Manheim ascribed the rising prices to two factors: One, strong retail demand; and recently the replacement demand after the hurricanes. This along “with a reduction in available supply has caused wholesale inventories to tighten,” it said. “The impact to the wholesale market was widespread, resulting in abnormal wholesale price gains for another month.”

Used-vehicle unit sales in October rose 3% year-over-year, according to Cox Automotive estimates. The Seasonally Adjusted Annual Rate (SAAR) of sales was 39.7 million vehicles in October and 41 million in September.

Used-vehicle sales for the whole year 2017 could set a record north of 40 million, up from 38.5 million in 2016 and 38.3 million in 2015. By comparison, new-vehicle sales in 2016 came to 17.5 million, a record that sales in 2017 may not reach.

Vehicles less than four years old are the dominant category due to the influx of cars and trucks coming out of rental fleets that are typically one or two years old, and lease returns that are typically two to three years old. According to Manheim, so far this year in that segment, retail sales jumped 14%.

But it’s not so clear-cut.

Used vehicle retail sales in the third quarter, according to Edmunds, declined 3.2% year over year to 9.36 million units, from a record Q3 in 2016 of 9.67 million units. The report blamed the hurricanes, “as major markets in Texas and Florida both experienced a drop-off in sales.”

About 6.46 million units in Q3 were sold by independent dealers. The remaining 2.9 million units were sold off the used-vehicle lots of franchised new-vehicle dealers.

Prices rose – but only a tiny bit, according to Edmunds. The average transaction price for a retail used vehicle in Q3 was $19,402, a gain of only 0.9% from a year ago ($19,232). This comes after the average transaction prices rose 17% over the five years from Q3 2012 to Q3 2017.

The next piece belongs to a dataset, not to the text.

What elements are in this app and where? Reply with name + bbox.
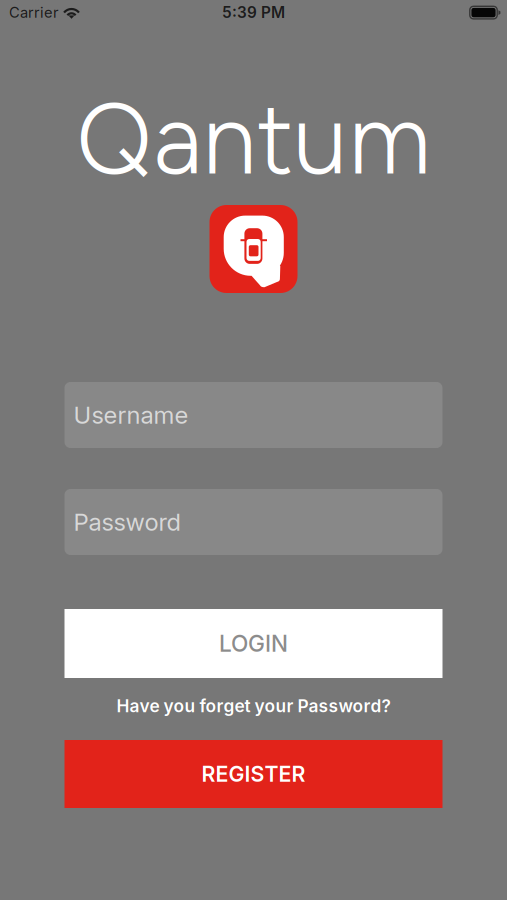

Average mileage on a used-vehicle transaction fell to 52,648 miles, down 14% since Q3 2012. Newer vehicles are gaining share. Vehicles that are three years or newer accounted for 59.4% of sales, vs. 46.3% in Q3 2012.

“This is largely due to the pipeline of low-mileage lease returns that continue to hit the used market in record numbers,” Edmunds said. As a result, “an overabundance” of these newer used models is “sitting on dealer lots for longer than older – and less expensive – models.”

These newer, low-mileage vehicles carry the highest price tags that represent the upper corner of the price spectrum, with pricing that rivals that of new vehicles. This presents the industry with a dilemma that is only primed to get worse. High levels of lease returns coupled with increasingly stringent mileage limits will feed an expanding pool of low-mileage used vehicle inventories that have proven to have a limited buying audience.

Thus the used inventory is “mismatched with demand,” Edmunds said. “While more consumers are searching for affordable transportation, the bulk of retail used inventory is made up of 3-year-old and newer used vehicles.”

The older higher-mileage units are selling like hot-cakes because they fit the budgets of used vehicle buyers. But lease returns are hitting the market “at unprecedented rates and will exacerbate the disparity between what is desired and what is available in the used market.”

Prices are rising faster at the low end: “Despite slightly stagnating values for newer vehicles, values are consistently higher for 10- to 15-year-old vehicles,” Edmunds said. “The age group represents slightly less than 10% of the sales share, but this pricing strength does help to buoy the overall values.”

Another voice, J.D. Powers’ Used Vehicle Price Index had been on the forefront for years with declines in used vehicle wholesale prices. The index dropped 13% from the peak in the spring of 2014 to the trough in the spring of 2017, with a good part of the plunge happening in late 2016 and early 2017. But in September (October data is not yet available) prices rose for the second month in a row, pushing the index up 3% from the low this year. It remains down 6.6% year over year.

So the consensus is prices are rising — but the degree is in the eye of the beholder. While any uptick will be good for the industry and may support new vehicle sales, it’s not going to be helpful for used-car buyers for whom a price that fits their budget is the primary consideration.

Banks have started to tighten lending standards for prime and subprime borrowers, and it shows. Read…  Next Phase of Carmageddon: the Banks.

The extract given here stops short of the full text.